• _Task brief_: Look through the entries below and show every line containing the word "device".

(Collected data)
+--
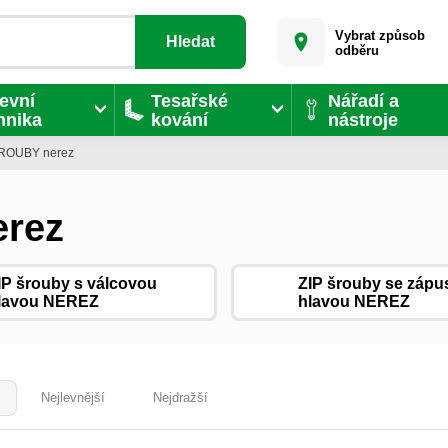
Vybrat způsob
Hledat
odběru
evní
Tesařské
Nářadí a
hnika
kování
nástroje
ŠROUBY nerez
erez
IP šrouby s válcovou
ZIP šrouby se zápu
lavou NEREZ
hlavou NEREZ
Nejlevnější
Nejdražší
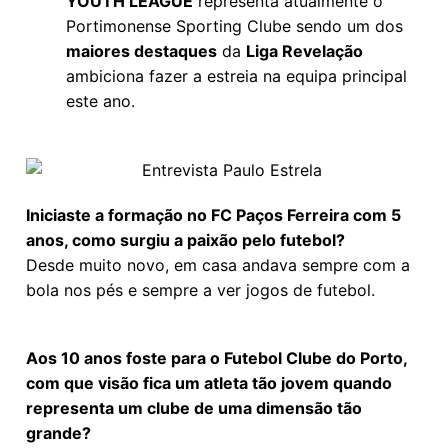
YOUTH LEAGUE
representa atualmente o
Portimonense Sporting Clube sendo um dos
maiores destaques
da
Liga R
evelação
ambiciona fazer a estreia na equipa principal
este ano.
Iniciaste a formação no FC Paços Ferreira com 5
anos, como surgiu a paixão pelo futebol?
Desde muito novo, em casa andava sempre com a
bola nos pés e sempre a ver jogos de futebol.
Aos 10 anos foste para o Futebol Clube do Porto,
com que visão fica um atleta tão jovem quando
representa um clube de uma dimensão tão
grande?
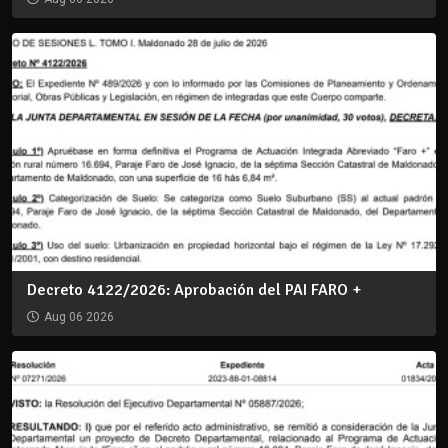
Decreto 4122/2026: Aprobación del PAI FARO +
Aug 06 2026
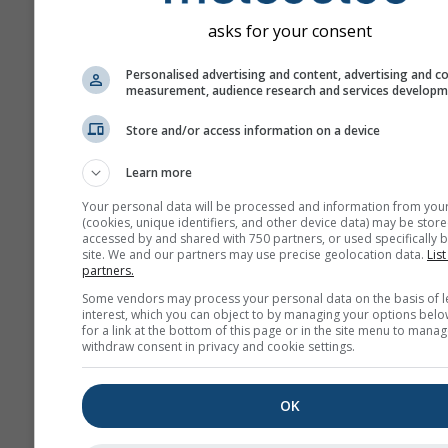
asks for your consent
Personalised advertising and content, advertising and c
measurement, audience research and services develop
Store and/or access information on a device
Learn more
Your personal data will be processed and information from you
(cookies, unique identifiers, and other device data) may be store
accessed by and shared with 750 partners, or used specifically b
site. We and our partners may use precise geolocation data.
List
partners.
Some vendors may process your personal data on the basis of l
interest, which you can object to by managing your options belo
for a link at the bottom of this page or in the site menu to manag
withdraw consent in privacy and cookie settings.
OK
+--
• _Written answer_:
Store and/or access information on a device
(cookies, unique identifiers, and other device data) may be store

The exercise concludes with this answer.